Несомненно, теоретические подходы, представленные в этой книге, обладают большим эвристическим потенциалом для исследования политики памяти. Процессы, происходящие в коллективной памяти обществ Центральной и Восточной Европы, не просто являются интересным объектом научного анализа. Их изучение способно существенно обновить проблемное поле, методологию и даже понятийный аппарат memory studies.
* Рецензия подготовлена при поддержке Российского гуманитарного научного фонда (проект № 14-01-00357а)
[1] Своеобразным продолжением этой работы стал сборник о памяти «региона ULB» (Украина — Литва — Беларусь): Dialog kultur pamięci w regionie ULB / Pod red. A. Nikžentaitisa, M. Kopczyńskiego. Warszawa: Muzeum Historii Polski, 2014.
[2] См.: Deutsche Erinnerungsorte. Bd. 1—3 / Hgg. E. François, H. Schulze. München: C.H. Beck, 2001.

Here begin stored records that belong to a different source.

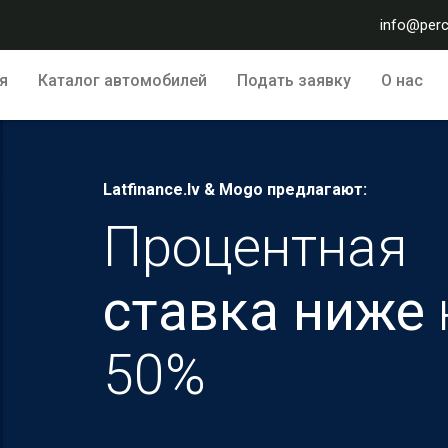
info@perc
я
Каталог автомобилей
Подать заявку
О нас
Latfinance.lv & Mogo предлагают:
Процентная
ставкa ниже
50%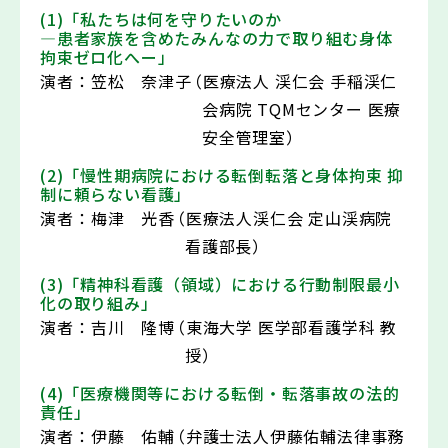
(1)「私たちは何を守りたいのか
―患者家族を含めたみんなの力で取り組む身体
拘束ゼロ化へー」
演者：
笠松 奈津子
（医療法人 渓仁会 手稲渓仁
会病院 TQMセンター 医療
安全管理室）
(2)「慢性期病院における転倒転落と身体拘束 抑
制に頼らない看護」
演者：
梅津 光香
（医療法人渓仁会 定山渓病院
看護部長）
(3)「精神科看護（領域）における行動制限最小
化の取り組み」
演者：
吉川 隆博
（東海大学 医学部看護学科 教
授）
(4)「医療機関等における転倒・転落事故の法的
責任」
演者：
伊藤 佑輔
（弁護士法人伊藤佑輔法律事務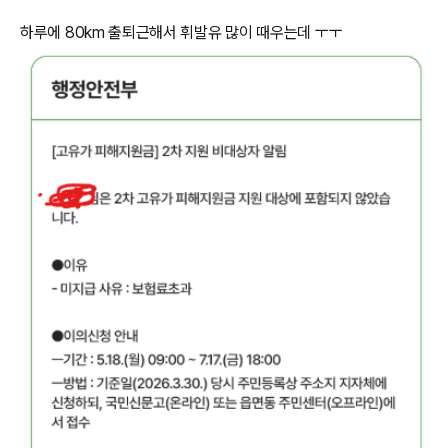
하루에 80km 출퇴근해서 휘발유 많이 때우는데 ㅜㅜ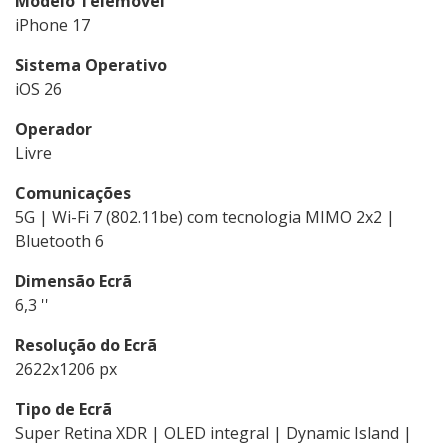
Modelo Telemóvel
iPhone 17
Sistema Operativo
iOS 26
Operador
Livre
Comunicações
5G | Wi-Fi 7 (802.11be) com tecnologia MIMO 2x2 |
Bluetooth 6
Dimensão Ecrã
6,3 ''
Resolução do Ecrã
2622x1206 px
Tipo de Ecrã
Super Retina XDR | OLED integral | Dynamic Island |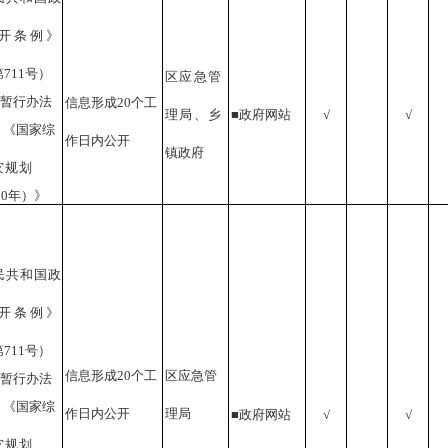
开条例》
第
711
号
）
区应急管
暂行办法
信息形成
20个工
理局
、乡
■政府网站
√
√
）
《国家综
作日内公开
镇政府
灾
规
划
020年）》
民共和国政
开条例》
第
711
号
）
信息形成
20个工
区应急管
暂行办法
）
《国家综
作日内公开
理局
■政府网站
√
√
灾
规
划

[3] Проект осуществляется с 2006 г. совместно с Институтом истории Университета Карла фон Осецкого в Ольденбурге. См.: Polsko-niemieckie miejsca pamięci. T. 4: Refleksje
[4] См.: Rothberg M. Multidirectional Memory: Remembering the Holocaust in the Age of Decolonization. Stanford: Stanford University Press, 2009.
[5] См.: Erll A. Kollektives Gedächtnis und Erinnerungskulturen: Eine Einführung. Stuttgart; Weimar: Metzler, 2005. S. 35.
[6] См.: Ibid. S. 101—104.
[7] С докладом по результатам этого проекта его руководители выступили в ноябре прошлого года на конфе-ренции Международной сети «Память и солидарность» в Варшаве. С видеозаписью их выступления можно познакомиться здесь: http://genealogies.enrs.eu/category/conference-2014/videorecordings-conf…. Невключение в число изучаемых стран России авторы проекта объясняют так: «Мы думали о том, чтобы добавить и Россию, но степень путинского контроля над медиа и его усиливающаяся ограничительная политика в отношении автономных субъектов гражданского общества сделали невозможным использование модели анализа форм политики памяти, разработанной для демократий, применительно к этому все более консолидирующемуся авторитарному режиму» (с. 2).
[8] См.: Zerubavel E. Time Maps: Collective Memory and the Social Shape of the Past. Chicago: University of Chicago Press, 2003.